3. Increased Productivity
When decision-making becomes more efficient, productivity increases. When people aren’t figuring out what to do, they can spend more time doing the actual tasks.
4. Less Disasters
Disaster prevention is another reason why predictive analytics framework is so valuable. They help prevent disasters by identifying risks early enough to avoid them altogether.
5. Better Decisions
Decision-making is a complex task. Using predictive analytics in business intelligence helps to ensure that the best decision is made.
Real-life Examples of Predictive Analytics in HR
The following predictive analysis HR examples show how companies have utilized predictive analytics in human resources:
Example 1: HP Predicting and Preventing Employee Turnover
In 2008, Hewlett Packard discovered that its employees were leaving the company at an alarming rate.

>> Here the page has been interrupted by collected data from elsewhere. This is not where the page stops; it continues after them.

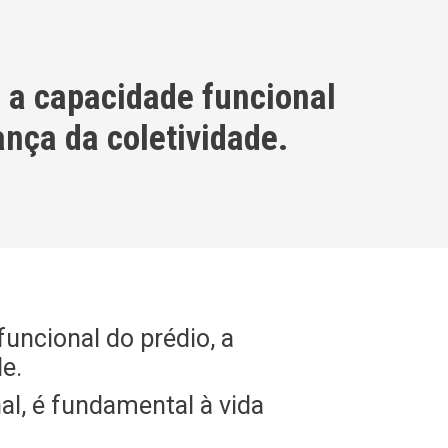
 a capacidade funcional
rança da coletividade.
uncional do prédio, a
e.
nal, é fundamental à vida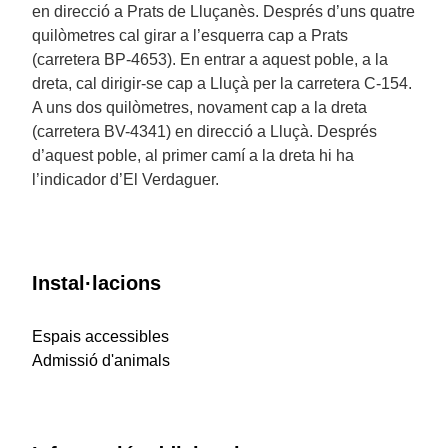
en direcció a Prats de Lluçanès. Després d’uns quatre
quilòmetres cal girar a l’esquerra cap a Prats
(carretera BP-4653). En entrar a aquest poble, a la
dreta, cal dirigir-se cap a Lluçà per la carretera C-154.
A uns dos quilòmetres, novament cap a la dreta
(carretera BV-4341) en direcció a Lluçà. Després
d’aquest poble, al primer camí a la dreta hi ha
l’indicador d’El Verdaguer.
Instal·lacions
Espais accessibles
Admissió d'animals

At first, the company thought that the problem was due to poor management or employee dissatisfaction. But after conducting research, HP realized that either of these factors didn’t cause the pain. Instead, the issue was that HP had no way of predicting when employees would leave the company.
To solve this problem, HP developed a predictive analytics program called “Project Insight. ” Project Insight uses a combination of statistical modeling and text mining techniques to predict future outcomes including telling which employees will quit within the next six months. HP then sends out emails to warn employees who are most likely to leave based on this data analysis.

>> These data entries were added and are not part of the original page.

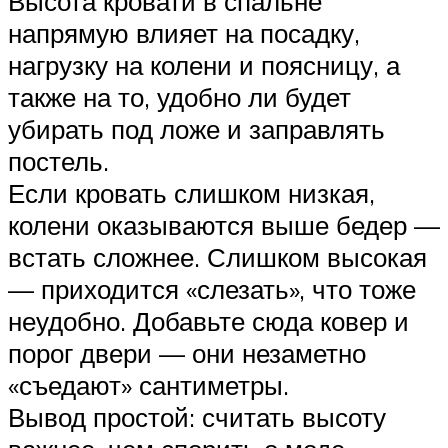
Высота кровати в спальне
напрямую влияет на посадку,
нагрузку на колени и поясницу, а
также на то, удобно ли будет
убирать под ложе и заправлять
постель.
Если кровать слишком низкая,
колени оказываются выше бедер —
встать сложнее. Слишком высокая
— приходится «слезать», что тоже
неудобно. Добавьте сюда ковер и
порог двери — они незаметно
«съедают» сантиметры.
Вывод простой: считать высоту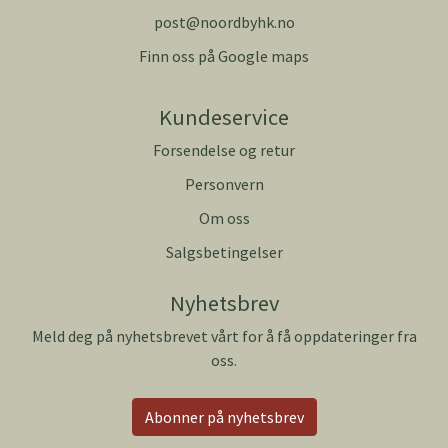
post@noordbyhk.no
Finn oss på Google maps
Kundeservice
Forsendelse og retur
Personvern
Om oss
Salgsbetingelser
Nyhetsbrev
Meld deg på nyhetsbrevet vårt for å få oppdateringer fra
oss.
Abonner på nyhetsbrev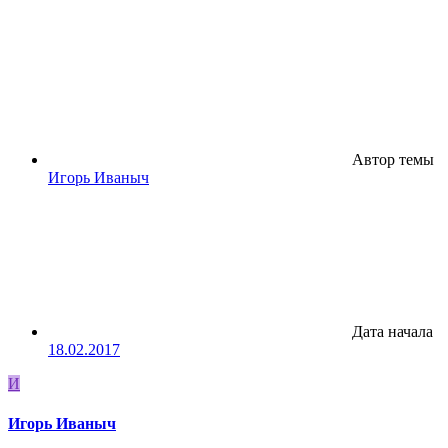
Автор темы
Игорь Иваныч
Дата начала
18.02.2017
И
Игорь Иваныч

This program has helped HP significantly decrease employee turnover rates. For example, between 2009 and 2011, the number of employees quitting per month decreased from 20% to less than 10%.
Example 2: Google’s Prediction Engine To Predict Future Outcomes
Google is known for hiring top talent. The search engine giant employs thousands of new employees every year, but only about 30% of them stay with the company for longer than two years. It means that Google loses millions of dollars each year because it doesn’t know which candidates will succeed until too late.

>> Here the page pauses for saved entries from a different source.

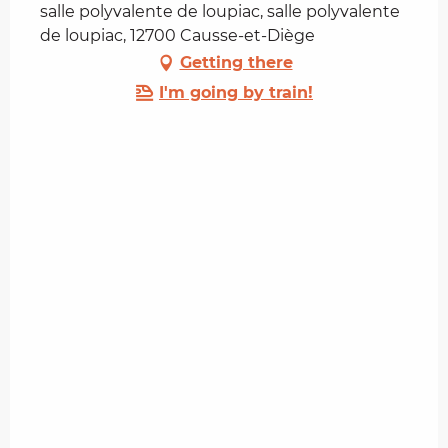
salle polyvalente de loupiac, salle polyvalente
de loupiac, 12700 Causse-et-Diège
Getting there
I'm going by train!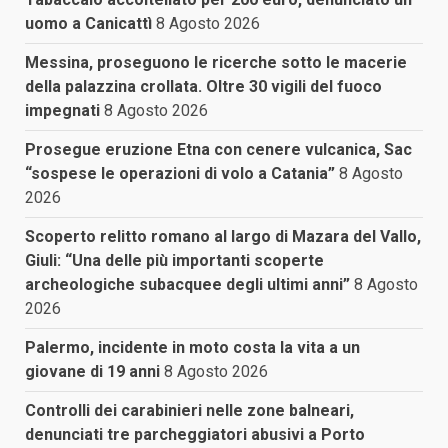
uomo a Canicattì
8 Agosto 2026
Messina, proseguono le ricerche sotto le macerie
della palazzina crollata. Oltre 30 vigili del fuoco
impegnati
8 Agosto 2026
Prosegue eruzione Etna con cenere vulcanica, Sac
“sospese le operazioni di volo a Catania”
8 Agosto
2026
Scoperto relitto romano al largo di Mazara del Vallo,
Giuli: “Una delle più importanti scoperte
archeologiche subacquee degli ultimi anni”
8 Agosto
2026
Palermo, incidente in moto costa la vita a un
giovane di 19 anni
8 Agosto 2026
Controlli dei carabinieri nelle zone balneari,
denunciati tre parcheggiatori abusivi a Porto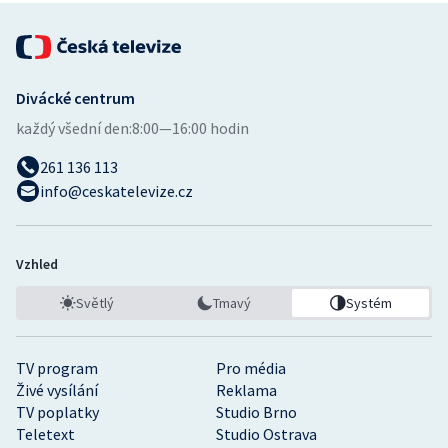
Stolní tenis
Triatlon
Divácké centrum
Veslování
každý všední den:
8:00—16:00 hodin
Vodní slalom
261 136 113
info@ceskatelevize.cz
Volejbal
Ostatní
Vzhled
Světlý
Tmavý
Systém
TV program
Pro média
Živé vysílání
Reklama
TV poplatky
Studio Brno
Teletext
Studio Ostrava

To address this problem, Google created a predictive analytics program called Google Prediction Engine. It analyzes job history, education, skills, and personality traits to determine how successful the applicants will become at Google. This information is vital to other HR leaders as well.
Based on this information, the system generates predictions about whether an applicant will become a great employee. If the forecast is favorable, Google then offers the candidate a position. However, if the prediction is pessimistic, Google does not provide the person with a job.
This program has been very effective at reducing the number of unsuccessful applications. In fact, since 2007, Google has hired over 100,000 new employees using the Google Prediction Engine.
Example 3: BestBuy Predicting Business Outcome Using Engagement Numbers
Best Buy is one of America’s largest electronics retailers. The company decided to use predictive analytics framework to identify customers who aren’t satisfied with their purchases to improve customer service and enhance business outcomes.
Using collected or existing data from online surveys, Best Buy determined that customers who purchased items like TVs, DVD players, and computers were more likely to complain about delivery delays, product defects, and unsatisfactory customer service.
Based on this knowledge, Best Buy sent personalized emails to customers who bought these products. These emails contained links to online videos explaining how to resolve problems. Additionally, Best Buy offered free shipping on all orders placed through its website.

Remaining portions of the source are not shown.